Walking the stations of the cross along the Via Dolorosa brought home to me that it is all about following Jesus (Mt 16:24-25). When I learned to re-focus on him, to look for the good, to give God thanks and praise, then I experienced some of the most intimate and precious moments with God. He was all I had, and all I needed. During the evenings, outside on the flat-roof overlooking the Jericho mountains, I turned my eyes to Jesus and became so aware of his unconditional love that I felt lost in his love. Night after night I stood and sang his name from the rooftops! As I worshipped him, God brought healing to my spirit: 'I will bless the Lord at all times; his praise shall continually be in my mouth' (Ps 34:1).
On our last Sunday we went to Christ Church on Mount Zion (CMJ). CMJ aims at evangelism amongst Jewish people. The service, through its songs and sermon, helped to put into words how I had been feeling throughout my placement. During an open time of worship a lady read from Isaiah 61:1-7 and I cried as I felt the prophetic force of those words. After a time of silence we moved unaccompanied into singing 'Some-one's crying Lord...Kum Ba Ya'. To stand in church on Mount Zion the Sunday after 100 people had died in the most intense fighting yet and sing those words was a deeply moving time.

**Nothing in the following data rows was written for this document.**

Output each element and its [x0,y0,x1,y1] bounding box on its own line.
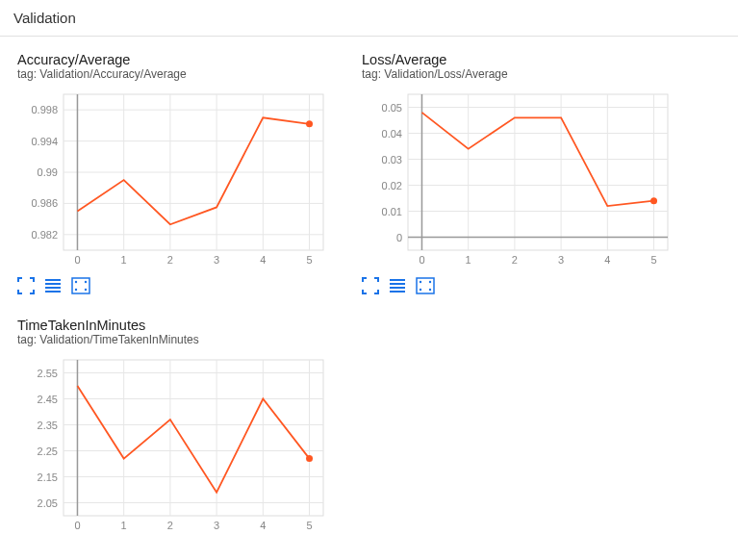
chart-toolbar [362,277,679,294]
section-title: Validation [13,10,76,26]
svg-point-70 [429,289,431,291]
chart-tag: tag: Validation/Loss/Average [362,67,679,81]
svg-text:5: 5 [306,254,312,266]
svg-point-97 [306,455,313,462]
chart-tag: tag: Validation/TimeTakenInMinutes [17,333,335,346]
fit-domain-icon[interactable] [71,277,90,294]
svg-text:0.03: 0.03 [382,154,402,165]
svg-text:0.02: 0.02 [382,180,402,191]
chart-title: Loss/Average [362,52,679,67]
svg-text:0.01: 0.01 [382,206,402,217]
svg-point-68 [429,281,431,283]
svg-text:0.994: 0.994 [31,136,58,147]
svg-text:0: 0 [74,254,80,266]
chart-plot-loss[interactable]: 00.010.020.030.040.05012345 [362,87,679,269]
svg-text:5: 5 [650,254,656,266]
svg-text:0: 0 [74,520,80,531]
svg-point-61 [650,197,657,204]
svg-text:0.998: 0.998 [31,104,58,115]
svg-text:0: 0 [419,254,424,266]
svg-text:4: 4 [260,520,266,531]
svg-text:0.99: 0.99 [38,166,58,178]
svg-point-32 [75,289,77,291]
chart-card-time: TimeTakenInMinutes tag: Validation/TimeT… [17,318,335,543]
svg-text:4: 4 [604,254,610,266]
section-header[interactable]: Validation [0,0,738,37]
expand-icon[interactable] [362,277,379,294]
chart-tag: tag: Validation/Accuracy/Average [17,67,335,81]
list-icon[interactable] [389,277,406,294]
svg-point-33 [85,289,87,291]
svg-text:5: 5 [306,520,312,531]
svg-text:2.25: 2.25 [38,445,58,457]
svg-text:0.986: 0.986 [31,197,58,209]
svg-text:3: 3 [558,254,564,266]
chart-plot-time[interactable]: 2.052.152.252.352.452.55012345 [17,352,335,535]
svg-text:1: 1 [121,254,127,266]
svg-text:1: 1 [466,254,471,266]
chart-title: Accuracy/Average [17,52,335,67]
svg-text:3: 3 [214,254,219,266]
svg-point-30 [75,281,77,283]
svg-rect-66 [417,278,434,293]
svg-text:2: 2 [512,254,518,266]
svg-text:2.15: 2.15 [38,471,58,483]
chart-grid: Accuracy/Average tag: Validation/Accurac… [17,52,721,543]
chart-plot-accuracy[interactable]: 0.9820.9860.990.9940.998012345 [17,87,335,269]
svg-rect-71 [64,360,323,516]
svg-text:1: 1 [121,520,127,531]
chart-card-loss: Loss/Average tag: Validation/Loss/Averag… [362,52,679,294]
chart-toolbar [17,277,335,294]
charts-container: Accuracy/Average tag: Validation/Accurac… [0,37,738,558]
svg-point-69 [420,289,421,291]
svg-text:3: 3 [214,520,219,531]
svg-text:0: 0 [396,232,402,243]
svg-text:0.04: 0.04 [382,128,402,140]
svg-point-31 [85,281,87,283]
chart-title: TimeTakenInMinutes [17,318,335,333]
fit-domain-icon[interactable] [416,277,435,294]
svg-point-24 [306,120,313,127]
svg-text:4: 4 [260,254,266,266]
svg-rect-29 [72,278,89,293]
chart-card-accuracy: Accuracy/Average tag: Validation/Accurac… [17,52,335,294]
expand-icon[interactable] [17,277,35,294]
list-icon[interactable] [44,277,62,294]
svg-text:0.05: 0.05 [382,102,402,114]
svg-text:2: 2 [167,520,173,531]
svg-text:2: 2 [167,254,173,266]
svg-text:2.45: 2.45 [38,394,58,405]
svg-text:2.35: 2.35 [38,420,58,431]
svg-point-67 [420,281,421,283]
svg-text:2.55: 2.55 [38,368,58,379]
svg-text:2.05: 2.05 [38,497,58,509]
svg-text:0.982: 0.982 [31,229,58,241]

I went through many emotions during this placement and struggled on many occasions. Standing on the flat roof one evening watching a fleet of helicopters heading for Bethlehem and knowing full well their intentions to drop bombs was the most awful sensation. Worse still was praying that every target would be missed, while simultaneously saying to oneself: 'People are going to die. They are so intent on killing and their technology is so sophisticated that they won't miss'. As I held back the tears I felt utterly powerless to do anything. I could not comprehend the enormity of these atrocities, but I felt God's presence and trusted in him. Though the powers of darkness are at work, with evil men intent on killing, God is greater than any other and we are called to declare his praises (1 Pet 2:9).
Day after day I found myself singing 'Lord have mercy, Christ have mercy, Lord have mercy on me' as I watched helicopters circle overhead. Why? Because I believe it is ourselves we should be examining, not pointing a finger at others. Both sides are hurting in this war. We should not show a pro-Israeli bias, and we should examine our attitudes towards Arabs and Muslims because none of us has the right to judge - that is for God alone (Deut 1:17). Even within a context of such violence and injustice, God was there. He does not cease to be God. He is always present and active in every situation. We are called to pray for the peace of Jerusalem, but there cannot be peace when such injustice prevails. Churches and individual Christians have a role to play as advocates for suffering people, to give voice to those who cry out but are not heard. As co-workers with God, we have been given a ministry of reconciliation (2 Cor 5:18). We are called to promote understanding, reconciliation and peace among human beings, following the example of Christ who is our peace (Eph 2:14).